[About this task]
Copy each line below that includes "Drink".

(Saved data entries)
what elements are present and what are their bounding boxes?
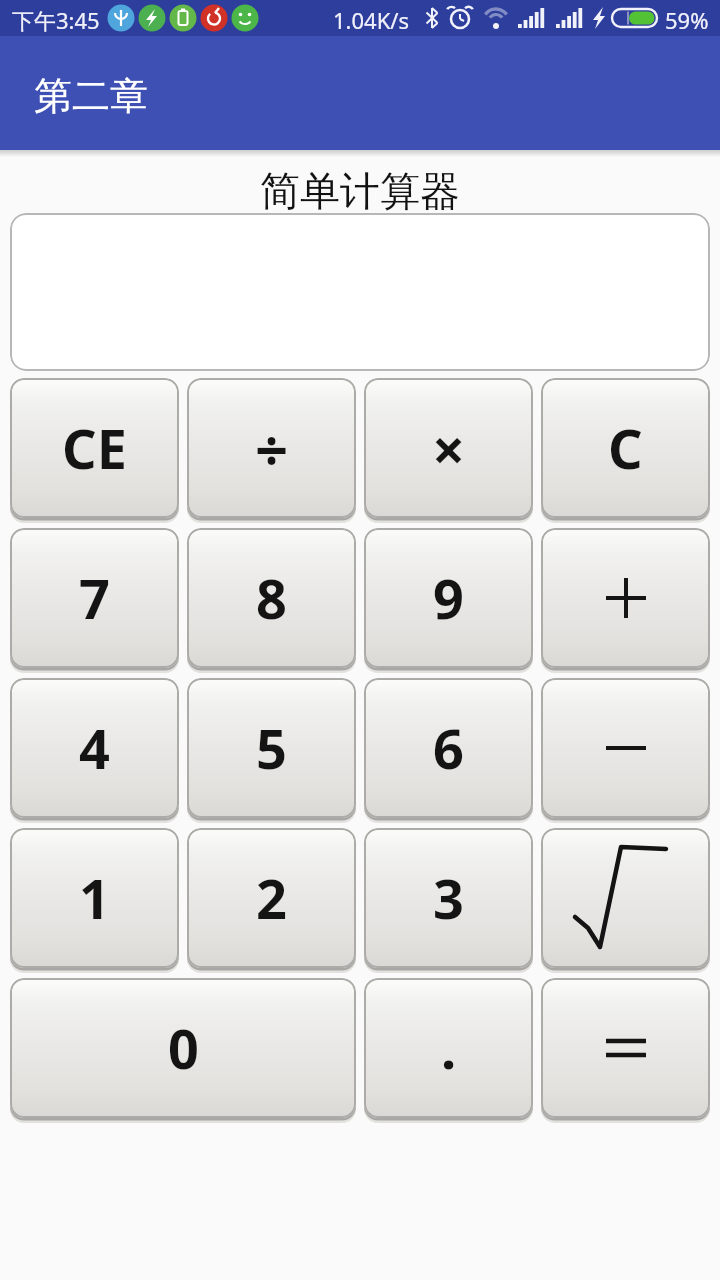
button[interactable]: 6: [364, 678, 533, 818]
button[interactable]: [541, 528, 710, 668]
staticText: ÷: [255, 409, 289, 488]
button[interactable]: [541, 828, 710, 968]
staticText: 7: [79, 561, 110, 635]
staticText: ×: [432, 409, 466, 488]
staticText: 第二章: [34, 72, 148, 120]
button[interactable]: C: [541, 378, 710, 518]
staticText: 8: [256, 561, 287, 635]
staticText: 3: [433, 861, 464, 935]
staticText: 下午3:45: [12, 5, 100, 35]
button[interactable]: 5: [187, 678, 356, 818]
staticText: CE: [62, 411, 127, 485]
staticText: .: [441, 1011, 457, 1085]
staticText: 0: [168, 1011, 199, 1085]
button[interactable]: [541, 678, 710, 818]
staticText: 5: [256, 711, 287, 785]
staticText: 1.04K/s: [333, 5, 409, 35]
staticText: 9: [433, 561, 464, 635]
button[interactable]: 9: [364, 528, 533, 668]
staticText: 59%: [665, 5, 709, 35]
staticText: 6: [433, 711, 464, 785]
staticText: 1: [79, 861, 110, 935]
button[interactable]: 1: [10, 828, 179, 968]
button[interactable]: 3: [364, 828, 533, 968]
staticText: C: [608, 411, 643, 485]
staticText: 4: [79, 711, 110, 785]
button[interactable]: [541, 978, 710, 1118]
button[interactable]: ×: [364, 378, 533, 518]
staticText: 简单计算器: [260, 166, 460, 216]
button[interactable]: 0: [10, 978, 356, 1118]
button[interactable]: .: [364, 978, 533, 1118]
staticText: 2: [256, 861, 287, 935]
button[interactable]: 7: [10, 528, 179, 668]
button[interactable]: 4: [10, 678, 179, 818]
button[interactable]: 2: [187, 828, 356, 968]
button[interactable]: CE: [10, 378, 179, 518]
button[interactable]: 8: [187, 528, 356, 668]
button[interactable]: ÷: [187, 378, 356, 518]
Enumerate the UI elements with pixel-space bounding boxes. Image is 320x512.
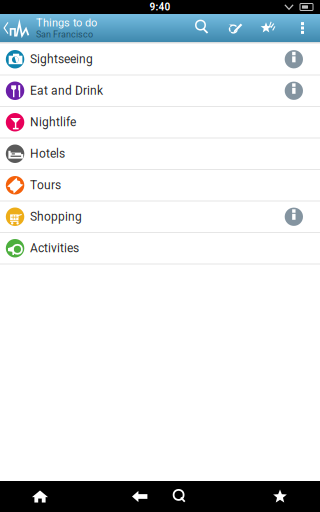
button[interactable]: More options <box>285 14 320 42</box>
button[interactable]: Favorites <box>240 481 320 512</box>
button[interactable]: Nightlife <box>0 107 320 138</box>
staticText: Things to do <box>36 16 97 29</box>
button[interactable]: Sightseeing <box>0 44 320 76</box>
staticText: Shopping <box>30 210 82 224</box>
staticText: Eat and Drink <box>30 84 103 98</box>
staticText: Activities <box>30 241 79 255</box>
button[interactable]: Search <box>160 481 200 512</box>
button[interactable]: Back <box>120 481 160 512</box>
staticText: Hotels <box>30 147 65 161</box>
staticText: 9:40 <box>150 1 170 13</box>
button[interactable]: Activities <box>0 233 320 264</box>
button[interactable]: Home <box>0 481 80 512</box>
button[interactable]: Plan a trip <box>220 14 252 42</box>
button[interactable]: Eat and Drink <box>0 76 320 107</box>
staticText: Tours <box>30 178 61 192</box>
button[interactable]: Shopping <box>0 202 320 233</box>
staticText: Sightseeing <box>30 52 93 66</box>
staticText: Nightlife <box>30 115 76 129</box>
button[interactable]: Back <box>0 14 33 42</box>
button[interactable]: Search <box>186 14 220 42</box>
staticText: San Francisco <box>36 29 93 40</box>
button[interactable]: Tours <box>0 170 320 202</box>
button[interactable]: Favorites <box>252 14 285 42</box>
button[interactable]: Hotels <box>0 138 320 170</box>
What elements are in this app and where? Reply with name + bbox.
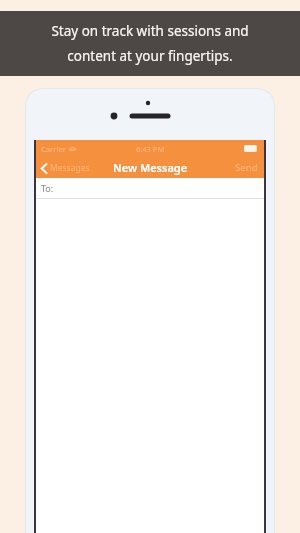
staticText: Carrier [41,144,66,154]
staticText: 6:43 PM [136,144,165,154]
button[interactable]: Send [229,158,264,177]
staticText: Stay on track with sessions and [51,22,249,40]
staticText: Send [235,161,258,174]
staticText: New Message [113,160,188,175]
staticText: Messages [50,162,90,174]
button[interactable]: Messages [36,159,94,177]
staticText: content at your fingertips. [67,47,233,65]
button[interactable]: To: [36,178,264,198]
staticText: To: [41,182,54,194]
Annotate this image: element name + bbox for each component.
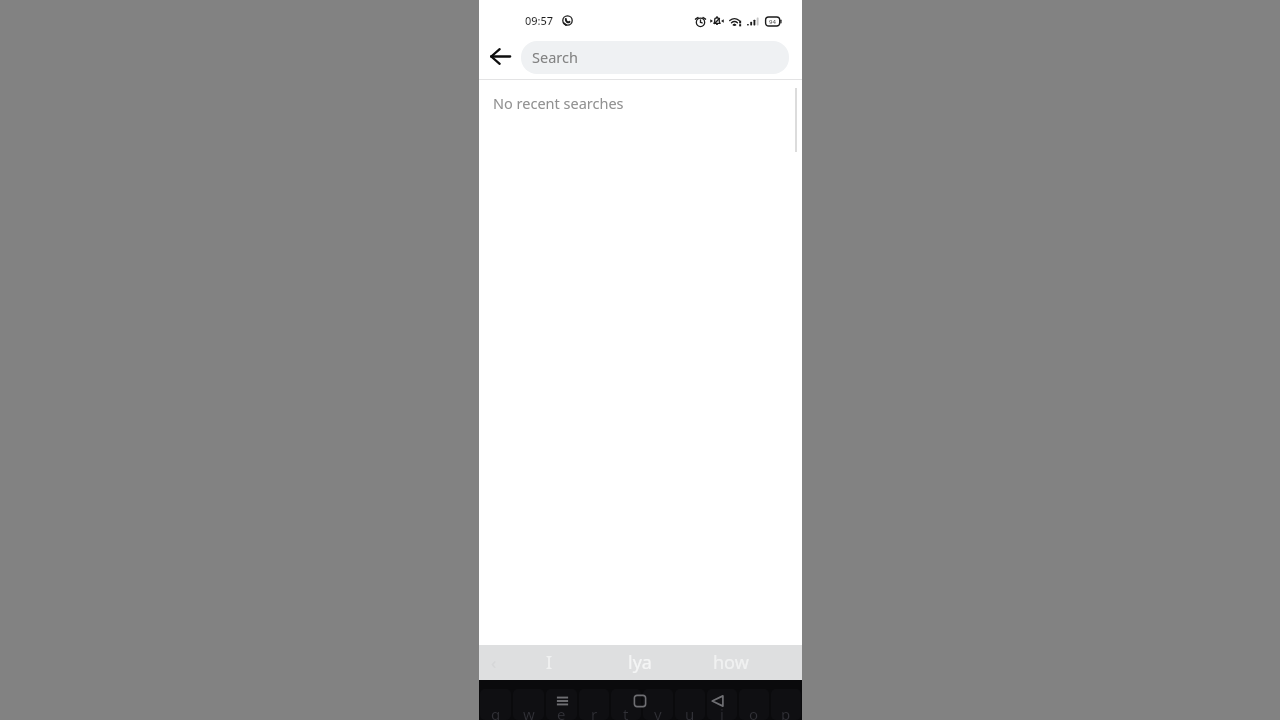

[Solved problem]
staticText: Eat and Drink <box>30 84 103 98</box>
button[interactable]: Eat and Drink <box>0 76 320 107</box>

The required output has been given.